My boy Chi-Chi is now 15 months old and weighs 6lbs he is fed a totally raw diet but im wondering if somebody could let me know the recommended daily weights of meat for a chi of this size. I measure his food by eye at the moment but would like a rough idea of weight as i feel he could do with loosing a little weight.

This is our first tiny dog and im therefore used to feeding larger breeds, im worried that as im doing it by the eye i maybe giving him too much meat.

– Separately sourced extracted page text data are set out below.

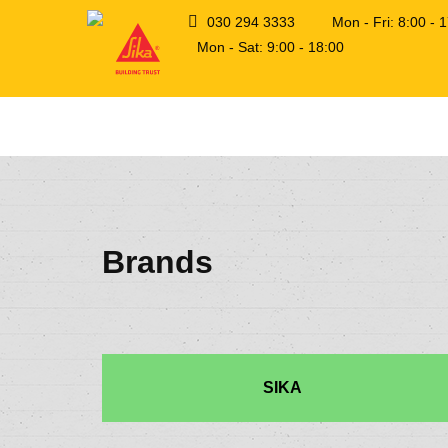
030 294 3333
Mon - Fri: 8:00 -
Mon - Sat: 9:00 - 18:00
Brands
SIKA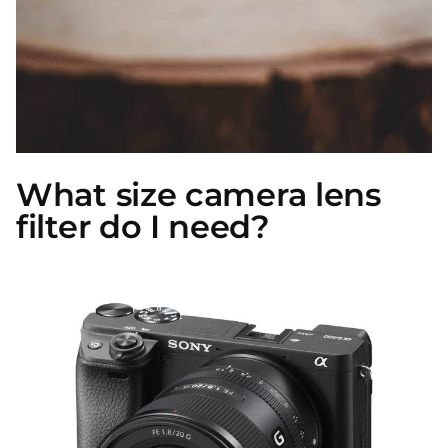
What size camera lens
filter do I need?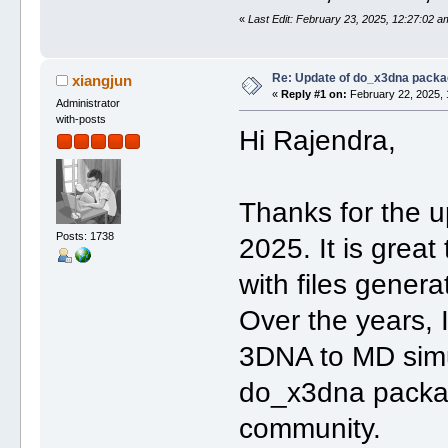
«
Last Edit: February 23, 2025, 12:27:02 
Re: Update of do_x3dna packa
xiangjun
«
Reply #1 on:
February 22, 2025, 
Administrator
with-posts
Hi Rajendra,
Thanks for the
Posts: 1738
2025. It is grea
with files gene
Over the years, 
3DNA to MD simu
do_x3dna packag
community.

He is also fed twice a day morning and night.

Could anybody please tell me the rough daily allowence of raw food for a dog of this size.

thank you x


----------



## openallhours27 (Aug 24, 2010)

I have just found the raw calculator which says 1oz per meal, so am i right in thinking Chi should have half an oz in morning and half an oz at night?


----------



## Brodysmom (Jan 8, 2009)

half an ounce seems too little to me. It is usually 2-3% of ideal adult weight. Brody, for example, weighs 5 pounds and eats 3-4 ounces a day. I usually do 2 ounces in the morning and 2 ounces in the evening. Sometimes a little more or less. An ounce is about the size of an ice cube or a tablespoon.


----------



## 20887 (Mar 16, 2011)

openallhours27 said:


> I have just found the raw calculator which says 1oz per meal, so am i right in thinking Chi should have half an oz in morning and half an oz at night?


He should have 1 oz per meal, so 1 oz in the morning at 1 oz at night. I used this calculator to figure out how much to feed each of my dogs:


Calculate

According to the calculator, Lion(6 lbs) needs about 3 oz of food per day. I weigh their meals because I started out by feeding them WAY too much.. I didn't realize how small 3 oz of meat is.


----------



## openallhours27 (Aug 24, 2010)

Sounds good, at the mo judging by eye he prob has 2oz morning and 2 oz in evening, i think ill try 1oz and 1 oz then see how he goes, hes not fat but well covered and im finding it hard to feel his ribs. I would like him to be a little leaner.


----------



## Brodysmom (Jan 8, 2009)

It's very easy to overfeed on raw. They require very little food when it is all bio-available to them with no fillers, as is found in regular processed foods. Energy levels plays a part as well. Brody has a very fast metabolism and can be hard to keep weight on. An easy keeper might only require 2 ounces a day. It's a case of knowing your dog and adjusting. If they look and feel ribby, cut back. If they are getting pudgy, feed more.


----------



## openallhours27 (Aug 24, 2010)

Thank you ill give it a try.


----------